Nearly half of physicians in the United States favor governmental legislation to establish national health insurance, with the strongest support coming from pediatricians, psychiatrists and general internists.

Those are among the findings of a nationwide study conducted by researchers at the Indiana University School of Medicine whose findings were published in the Nov. 18 issue of the Annals of Internal Medicine. With the exception of family practitioners, anesthesiologists and surgical subspecialties, 49 percent of the physicians in major specialties surveyed say they support national health insurance.

"At the very least, this survey takes the pulse of the general state of support among U.S. physicians for governmental action to arrange health insurance financing," says Aaron E. Carroll, M.D., M.S., assistant professor of pediatrics, who along with Ronald T. Ackermann, M.D., M.P.H., assistant professor of medicine, were the study's investigators. "It also improves our understanding of how the level of this support varies across different personal, professional and practice characteristics."

Nearly 3,200 physicians from the American Medical Association's Masterfile of all practicing physicians were surveyed. Forty percent of the doctors surveyed said they either strongly or generally opposed legislation to establish national health care.

Only 26 percent supported a system whereby the federal government is the sole payer for health care services.

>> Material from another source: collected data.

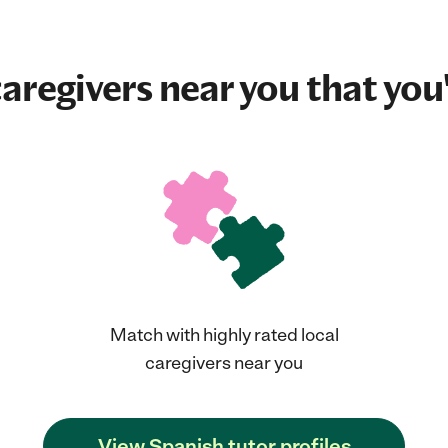
aregivers near you that you'
Match with highly rated local
caregivers near you
View Spanish tutor profiles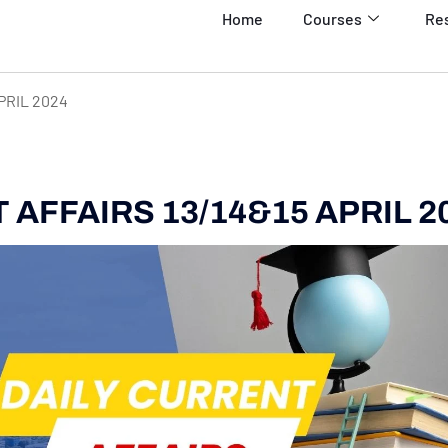
Home
Courses
Re
PRIL 2024
AFFAIRS 13/14&15 APRIL 2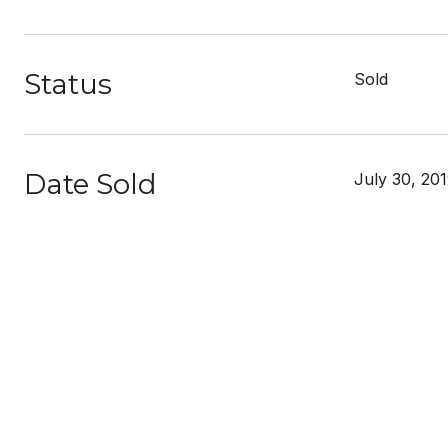
Status
Sold
Date Sold
July 30, 20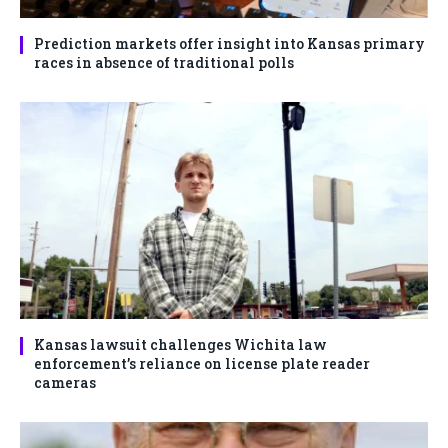
Prediction markets offer insight into Kansas primary
races in absence of traditional polls
Kansas lawsuit challenges Wichita law
enforcement’s reliance on license plate reader
cameras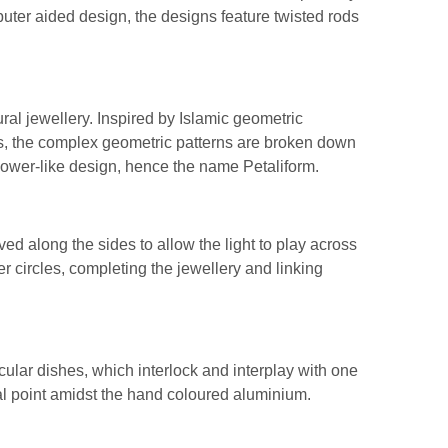
uter aided design, the designs feature twisted rods
ural jewellery. Inspired by Islamic geometric
s, the complex geometric patterns are broken down
lower-like design, hence the name Petaliform.
ved along the sides to allow the light to play across
ver circles, completing the jewellery and linking
cular dishes, which interlock and interplay with one
cal point amidst the hand coloured aluminium.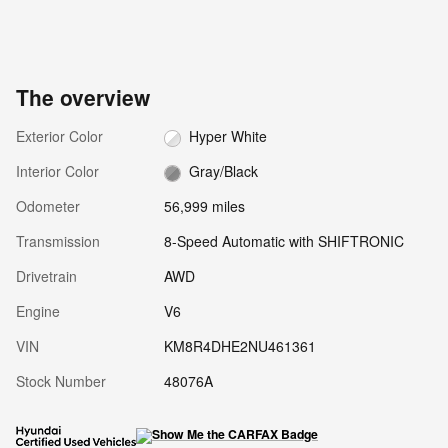
The overview
Exterior Color
Hyper White
Interior Color
Gray/Black
Odometer
56,999 miles
Transmission
8-Speed Automatic with SHIFTRONIC
Drivetrain
AWD
Engine
V6
VIN
KM8R4DHE2NU461361
Stock Number
48076A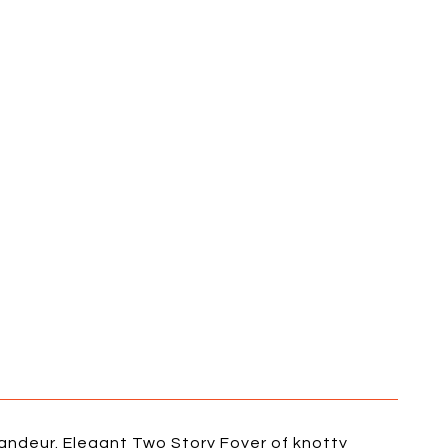
randeur. Elegant Two Story Foyer of knotty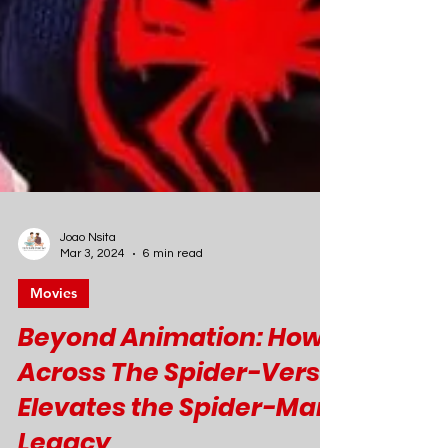
Joao Nsita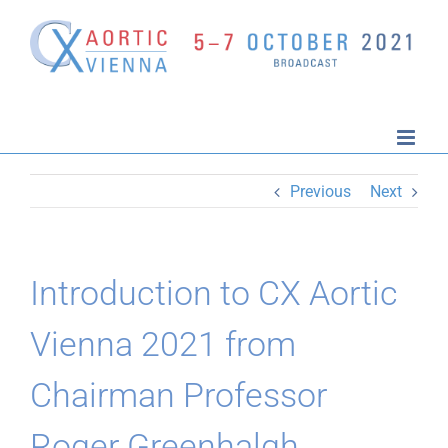
Skip
to
content
Previous
Next
Introduction to CX Aortic
Vienna 2021 from
Chairman Professor
Roger Greenhalgh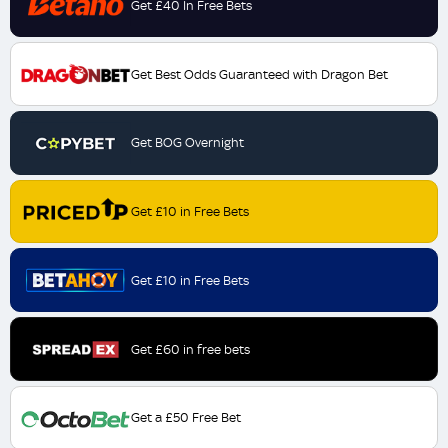
Get £40 In Free Bets
Get Best Odds Guaranteed with Dragon Bet
Get BOG Overnight
Get £10 in Free Bets
Get £10 in Free Bets
Get £60 in free bets
Get a £50 Free Bet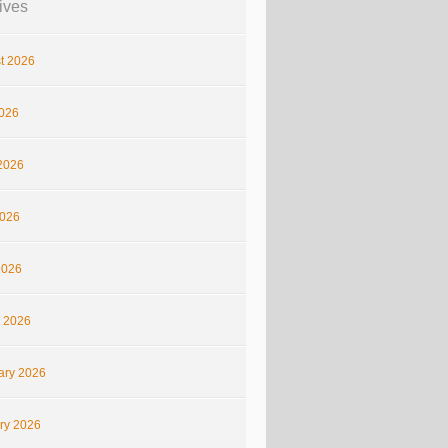
ives
t 2026
2026
2026
026
2026
 2026
ary 2026
ry 2026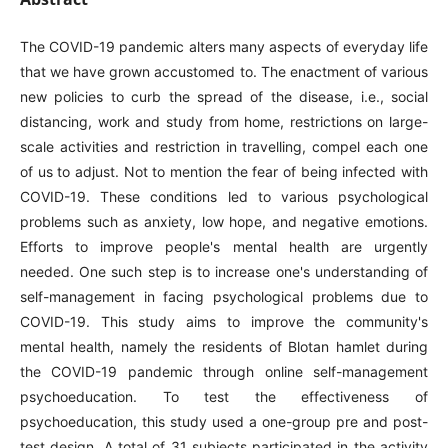
The COVID-19 pandemic alters many aspects of everyday life
that we have grown accustomed to. The enactment of various
new policies to curb the spread of the disease, i.e., social
distancing, work and study from home, restrictions on large-
scale activities and restriction in travelling, compel each one
of us to adjust. Not to mention the fear of being infected with
COVID-19. These conditions led to various psychological
problems such as anxiety, low hope, and negative emotions.
Efforts to improve people's mental health are urgently
needed. One such step is to increase one's understanding of
self-management in facing psychological problems due to
COVID-19. This study aims to improve the community's
mental health, namely the residents of Blotan hamlet during
the COVID-19 pandemic through online self-management
psychoeducation. To test the effectiveness of
psychoeducation, this study used a one-group pre and post-
test design. A total of 31 subjects participated in the activity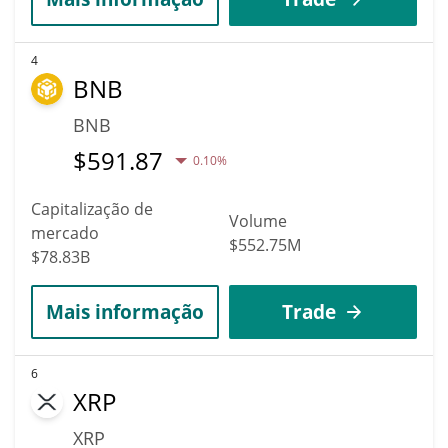
4
BNB
BNB
$
591.87
0.10%
Capitalização de
Volume
mercado
$552.75M
$78.83B
Mais informação
Trade
6
XRP
XRP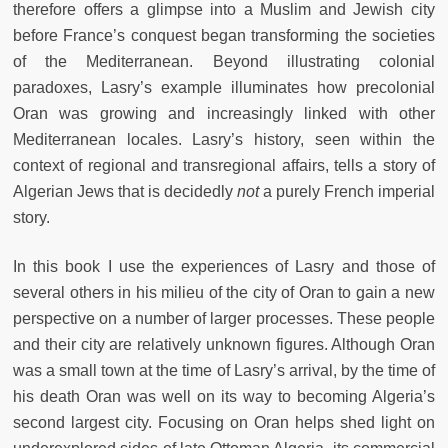
therefore offers a glimpse into a Muslim and Jewish city
before France’s conquest began transforming the societies
of the Mediterranean. Beyond illustrating colonial
paradoxes, Lasry’s example illuminates how precolonial
Oran was growing and increasingly linked with other
Mediterranean locales. Lasry’s history, seen within the
context of regional and transregional affairs, tells a story of
Algerian Jews that is decidedly
not
a purely French imperial
story.
In this book I use the experiences of Lasry and those of
several others in his milieu of the city of Oran to gain a new
perspective on a number of larger processes. These people
and their city are relatively unknown figures. Although Oran
was a small town at the time of Lasry’s arrival, by the time of
his death Oran was well on its way to becoming Algeria’s
second largest city. Focusing on Oran helps shed light on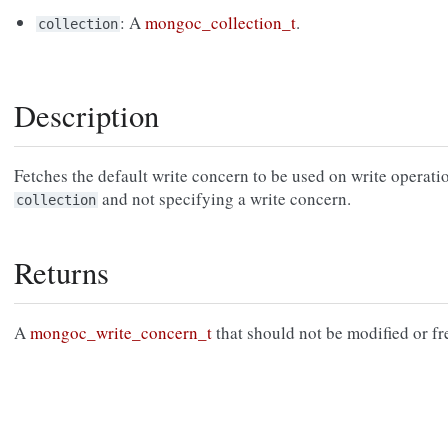
: A
mongoc_collection_t
.
collection
Description
Fetches the default write concern to be used on write operati
and not specifying a write concern.
collection
Returns
A
mongoc_write_concern_t
that should not be modified or fr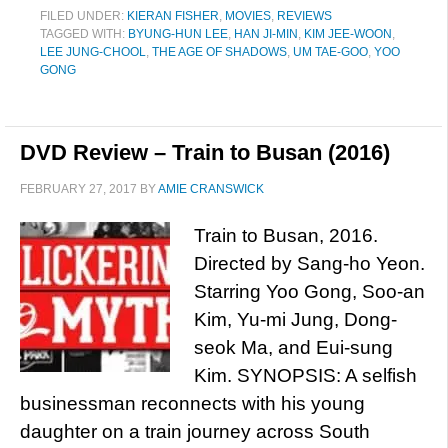
FILED UNDER:
KIERAN FISHER
,
MOVIES
,
REVIEWS
TAGGED WITH:
BYUNG-HUN LEE
,
HAN JI-MIN
,
KIM JEE-WOON
,
LEE JUNG-CHOOL
,
THE AGE OF SHADOWS
,
UM TAE-GOO
,
YOO
GONG
DVD Review – Train to Busan (2016)
FEBRUARY 27, 2017
BY
AMIE CRANSWICK
Train to Busan, 2016.
Directed by Sang-ho Yeon.
Starring Yoo Gong, Soo-an
Kim, Yu-mi Jung, Dong-
seok Ma, and Eui-sung
Kim. SYNOPSIS: A selfish
businessman reconnects with his young
daughter on a train journey across South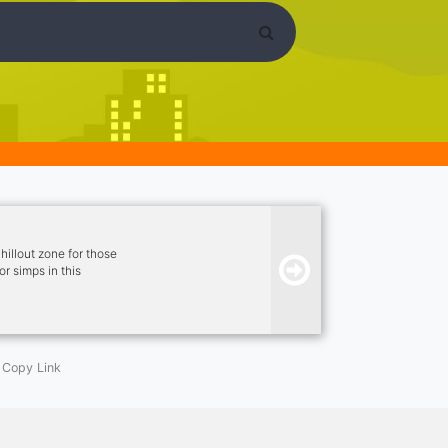
illout zone for those
r simps in this
 Active Server ★ ~
Channel ★ ~ LGBTQ+
Copy Link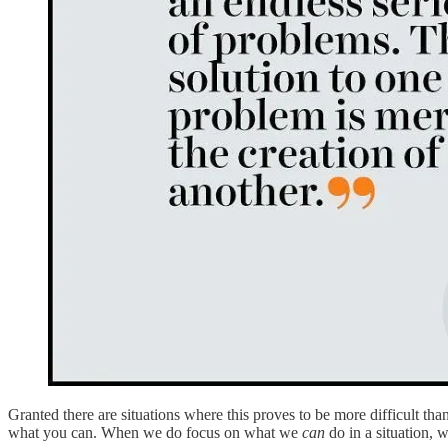
Granted there are situations where this proves to be more difficult than 
what you can. When we do focus on what we
can
do in a situation, 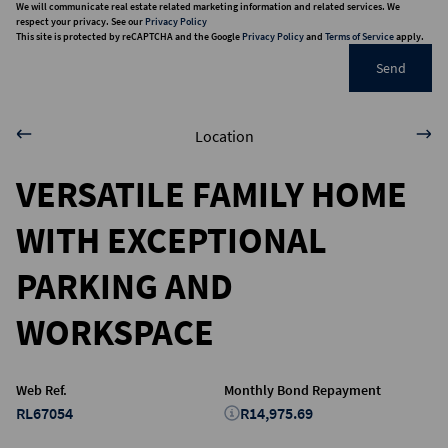
We will communicate real estate related marketing information and related services. We
respect your privacy. See our
Privacy Policy
This site is protected by reCAPTCHA and the Google
Privacy Policy
and
Terms of Service
apply.
Send
Location
VERSATILE FAMILY HOME
WITH EXCEPTIONAL
PARKING AND
WORKSPACE
Web Ref.
Monthly Bond Repayment
RL67054
R14,975.69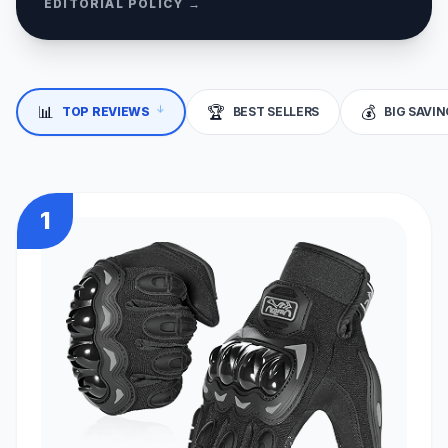
EDITORIAL POLICY →
↓
📊
🏆
💰
TOP REVIEWS
BEST SELLERS
BIG SAVI
1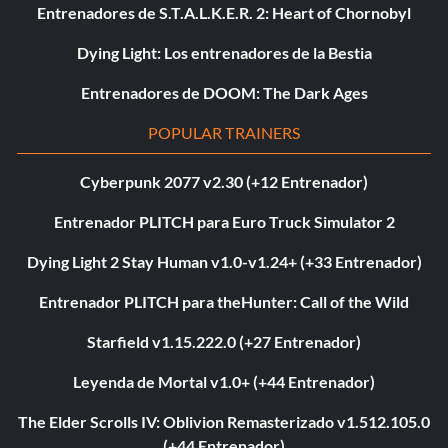
Entrenadores de S.T.A.L.K.E.R. 2: Heart of Chornobyl
Dying Light: Los entrenadores de la Bestia
Entrenadores de DOOM: The Dark Ages
POPULAR TRAINERS
Cyberpunk 2077 v2.30 (+12 Entrenador)
Entrenador PLITCH para Euro Truck Simulator 2
Dying Light 2 Stay Human v1.0-v1.24+ (+33 Entrenador)
Entrenador PLITCH para theHunter: Call of the Wild
Starfield v1.15.222.0 (+27 Entrenador)
Leyenda de Mortal v1.0+ (+44 Entrenador)
The Elder Scrolls IV: Oblivion Remasterizado v1.512.105.0
(+44 Entrenador)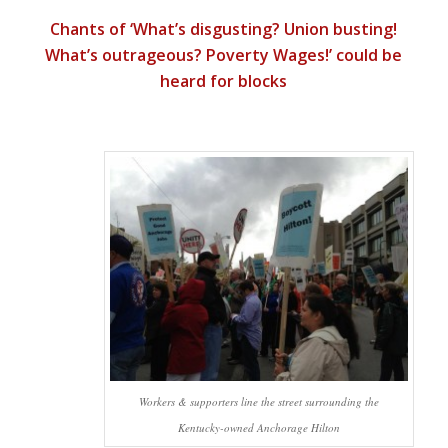
Chants of ‘What’s disgusting? Union busting!
What’s outrageous? Poverty Wages!’ could be
heard for blocks
Workers & supporters line the street surrounding the
Kentucky-owned Anchorage Hilton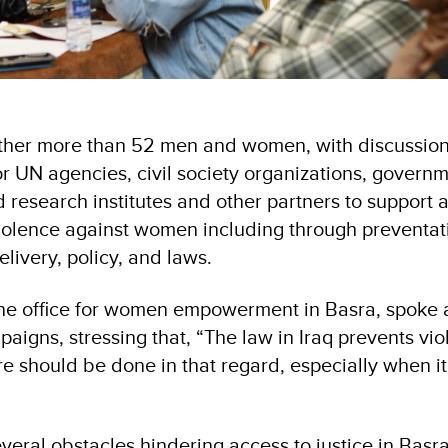
ther more than 52 men and women, with discussio
r UN agencies, civil society organizations, govern
research institutes and other partners to support 
 violence against women including through preventat
livery, policy, and laws.
 the office for women empowerment in Basra, spoke 
aigns, stressing that, “The law in Iraq prevents vi
 should be done in that regard, especially when i
everal obstacles hindering access to justice in Basra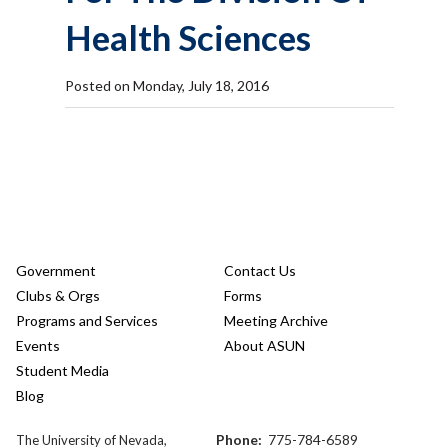
Health Sciences
Posted on Monday, July 18, 2016
Government
Contact Us
Clubs & Orgs
Forms
Programs and Services
Meeting Archive
Events
About ASUN
Student Media
Blog
Phone:
775-784-6589
The University of Nevada,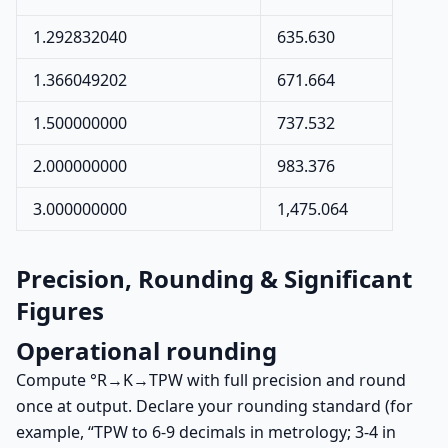
1.292832040
635.630
1.366049202
671.664
1.500000000
737.532
2.000000000
983.376
3.000000000
1,475.064
Precision, Rounding & Significant
Figures
Operational rounding
Compute °R→K→TPW with full precision and round
once at output. Declare your rounding standard (for
example, “TPW to 6-9 decimals in metrology; 3-4 in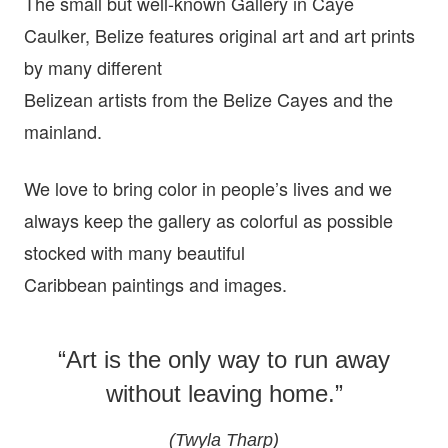
The small but well-known Gallery in Caye
Caulker, Belize features original art and art prints
by many different
Belizean artists from the Belize Cayes and the
mainland.
We love to bring color in people’s lives and we
always keep the gallery as colorful as possible
stocked with many beautiful
Caribbean paintings and images.
“Art is the only way to run away
without leaving home.”
(Twyla Tharp)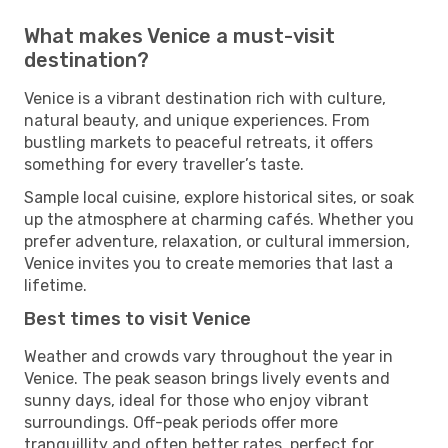
What makes Venice a must-visit
destination?
Venice is a vibrant destination rich with culture,
natural beauty, and unique experiences. From
bustling markets to peaceful retreats, it offers
something for every traveller’s taste.
Sample local cuisine, explore historical sites, or soak
up the atmosphere at charming cafés. Whether you
prefer adventure, relaxation, or cultural immersion,
Venice invites you to create memories that last a
lifetime.
Best times to visit Venice
Weather and crowds vary throughout the year in
Venice. The peak season brings lively events and
sunny days, ideal for those who enjoy vibrant
surroundings. Off-peak periods offer more
tranquillity and often better rates, perfect for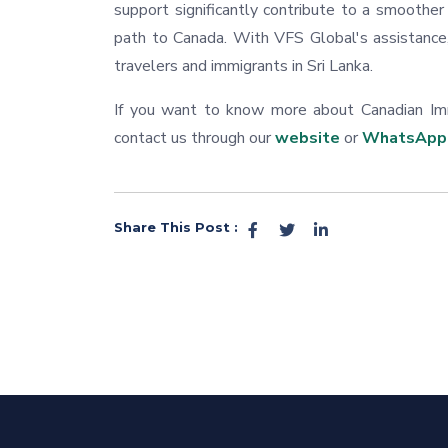
support significantly contribute to a smoothe
path to Canada. With VFS Global's assistance
travelers and immigrants in Sri Lanka.
If you want to know more about Canadian Immi
contact us through our
website
or
WhatsApp
Share This Post :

A recent Harris Interactive poll showed that 81 percent of U.S. physicians believed that some "fundamental change" is needed to make health care more workable for citizens. That's 24 percent more than expressed wanting "fundamental change" in 1994. That poll also revealed a growing discontent with the current health care system among large, medium and small employers; health plan managers and the general public.

More than 44 million Americans do not have any form of health insurance, according to the U.S. Census Bureau. The IU study was funded by grants from the Robert Wood Johnson Foundation and the Department of Veterans Affairs.